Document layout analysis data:
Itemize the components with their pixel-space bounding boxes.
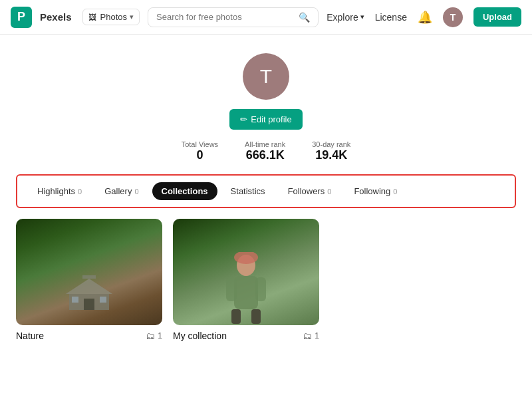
search-bar[interactable]: 🔍 xyxy=(148,7,319,27)
tab-following[interactable]: Following0 xyxy=(344,182,406,200)
tab-collections[interactable]: Collections xyxy=(152,182,217,200)
collection-card[interactable]: My collection 🗂 1 xyxy=(173,219,319,341)
profile-avatar: T xyxy=(243,53,289,100)
svg-rect-7 xyxy=(234,276,258,309)
tab-followers[interactable]: Followers0 xyxy=(279,182,341,200)
pexels-logo[interactable]: P xyxy=(11,7,32,28)
bell-icon[interactable]: 🔔 xyxy=(418,10,432,25)
explore-button[interactable]: Explore ▾ xyxy=(327,12,364,23)
collection-name: My collection xyxy=(173,331,227,341)
total-views-label: Total Views xyxy=(182,140,218,148)
photos-label: Photos xyxy=(100,12,127,22)
svg-rect-9 xyxy=(255,277,266,301)
svg-rect-3 xyxy=(72,297,78,303)
avatar[interactable]: T xyxy=(443,7,463,27)
alltime-rank-value: 666.1K xyxy=(245,148,285,162)
tab-highlights[interactable]: Highlights0 xyxy=(28,182,91,200)
stats-row: Total Views 0 All-time rank 666.1K 30-da… xyxy=(182,140,351,162)
tabs-container: Highlights0Gallery0CollectionsStatistics… xyxy=(16,174,516,208)
search-input[interactable] xyxy=(156,12,293,22)
collection-info: My collection 🗂 1 xyxy=(173,331,319,341)
svg-marker-5 xyxy=(82,275,96,279)
svg-rect-11 xyxy=(231,309,241,324)
collection-thumbnail xyxy=(173,219,319,325)
edit-profile-button[interactable]: ✏ Edit profile xyxy=(229,109,302,130)
total-views-stat: Total Views 0 xyxy=(182,140,218,162)
alltime-rank-label: All-time rank xyxy=(245,140,285,148)
collection-info: Nature 🗂 1 xyxy=(16,331,162,341)
collection-icon: 🗂 xyxy=(303,331,312,341)
brand-name: Pexels xyxy=(40,11,72,23)
tab-gallery[interactable]: Gallery0 xyxy=(95,182,148,200)
collection-card[interactable]: Nature 🗂 1 xyxy=(16,219,162,341)
collection-thumbnail xyxy=(16,219,162,325)
rank30-label: 30-day rank xyxy=(312,140,350,148)
rank30-value: 19.4K xyxy=(312,148,350,162)
svg-rect-4 xyxy=(100,297,106,303)
collection-count: 🗂 1 xyxy=(146,331,162,341)
profile-section: T ✏ Edit profile Total Views 0 All-time … xyxy=(0,35,532,162)
collection-icon: 🗂 xyxy=(146,331,155,341)
svg-rect-12 xyxy=(251,309,261,324)
alltime-rank-stat: All-time rank 666.1K xyxy=(245,140,285,162)
collection-name: Nature xyxy=(16,331,44,341)
license-button[interactable]: License xyxy=(375,12,407,23)
total-views-value: 0 xyxy=(182,148,218,162)
photos-dropdown[interactable]: 🖼 Photos ▾ xyxy=(82,9,140,25)
upload-button[interactable]: Upload xyxy=(473,7,521,27)
svg-rect-8 xyxy=(226,277,237,301)
chevron-down-icon: ▾ xyxy=(360,13,364,21)
tab-statistics[interactable]: Statistics xyxy=(221,182,275,200)
svg-marker-0 xyxy=(66,279,112,294)
header-right: Explore ▾ License 🔔 T Upload xyxy=(327,7,521,27)
collection-count: 🗂 1 xyxy=(303,331,319,341)
search-icon: 🔍 xyxy=(299,12,310,23)
rank30-stat: 30-day rank 19.4K xyxy=(312,140,350,162)
svg-rect-2 xyxy=(84,299,94,310)
header: P Pexels 🖼 Photos ▾ 🔍 Explore ▾ License … xyxy=(0,0,532,35)
chevron-down-icon: ▾ xyxy=(130,13,134,21)
collections-grid: Nature 🗂 1 My collection 🗂 1 xyxy=(0,208,532,341)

→ **Problem description**
Copy all records exactly; omit images.

→ **Solved problem**
Itemize the components with their pixel-space bounding boxes.
search-bar[interactable]: 🔍 xyxy=(148,7,319,27)
tab-following[interactable]: Following0 xyxy=(344,182,406,200)
tab-collections[interactable]: Collections xyxy=(152,182,217,200)
collection-card[interactable]: My collection 🗂 1 xyxy=(173,219,319,341)
profile-avatar: T xyxy=(243,53,289,100)
svg-rect-7 xyxy=(234,276,258,309)
tab-followers[interactable]: Followers0 xyxy=(279,182,341,200)
pexels-logo[interactable]: P xyxy=(11,7,32,28)
bell-icon[interactable]: 🔔 xyxy=(418,10,432,25)
explore-button[interactable]: Explore ▾ xyxy=(327,12,364,23)
collection-name: My collection xyxy=(173,331,227,341)
total-views-label: Total Views xyxy=(182,140,218,148)
photos-label: Photos xyxy=(100,12,127,22)
svg-rect-9 xyxy=(255,277,266,301)
svg-rect-3 xyxy=(72,297,78,303)
avatar[interactable]: T xyxy=(443,7,463,27)
alltime-rank-value: 666.1K xyxy=(245,148,285,162)
tab-highlights[interactable]: Highlights0 xyxy=(28,182,91,200)
stats-row: Total Views 0 All-time rank 666.1K 30-da… xyxy=(182,140,351,162)
tabs-container: Highlights0Gallery0CollectionsStatistics… xyxy=(16,174,516,208)
search-input[interactable] xyxy=(156,12,293,22)
collection-info: My collection 🗂 1 xyxy=(173,331,319,341)
svg-marker-5 xyxy=(82,275,96,279)
svg-rect-11 xyxy=(231,309,241,324)
collection-thumbnail xyxy=(173,219,319,325)
edit-profile-button[interactable]: ✏ Edit profile xyxy=(229,109,302,130)
total-views-stat: Total Views 0 xyxy=(182,140,218,162)
alltime-rank-label: All-time rank xyxy=(245,140,285,148)
collection-info: Nature 🗂 1 xyxy=(16,331,162,341)
collection-icon: 🗂 xyxy=(303,331,312,341)
brand-name: Pexels xyxy=(40,11,72,23)
tab-gallery[interactable]: Gallery0 xyxy=(95,182,148,200)
collection-card[interactable]: Nature 🗂 1 xyxy=(16,219,162,341)
collection-thumbnail xyxy=(16,219,162,325)
rank30-label: 30-day rank xyxy=(312,140,350,148)
rank30-value: 19.4K xyxy=(312,148,350,162)
svg-rect-4 xyxy=(100,297,106,303)
collection-count: 🗂 1 xyxy=(146,331,162,341)
profile-section: T ✏ Edit profile Total Views 0 All-time … xyxy=(0,35,532,162)
collection-icon: 🗂 xyxy=(146,331,155,341)
svg-rect-12 xyxy=(251,309,261,324)
alltime-rank-stat: All-time rank 666.1K xyxy=(245,140,285,162)
collection-name: Nature xyxy=(16,331,44,341)
license-button[interactable]: License xyxy=(375,12,407,23)
total-views-value: 0 xyxy=(182,148,218,162)
photos-dropdown[interactable]: 🖼 Photos ▾ xyxy=(82,9,140,25)
upload-button[interactable]: Upload xyxy=(473,7,521,27)
svg-rect-8 xyxy=(226,277,237,301)
chevron-down-icon: ▾ xyxy=(360,13,364,21)
tab-statistics[interactable]: Statistics xyxy=(221,182,275,200)
svg-marker-0 xyxy=(66,279,112,294)
header-right: Explore ▾ License 🔔 T Upload xyxy=(327,7,521,27)
collection-count: 🗂 1 xyxy=(303,331,319,341)
search-icon: 🔍 xyxy=(299,12,310,23)
rank30-stat: 30-day rank 19.4K xyxy=(312,140,350,162)
svg-rect-2 xyxy=(84,299,94,310)
header: P Pexels 🖼 Photos ▾ 🔍 Explore ▾ License … xyxy=(0,0,532,35)
chevron-down-icon: ▾ xyxy=(130,13,134,21)
collections-grid: Nature 🗂 1 My collection 🗂 1 xyxy=(0,208,532,341)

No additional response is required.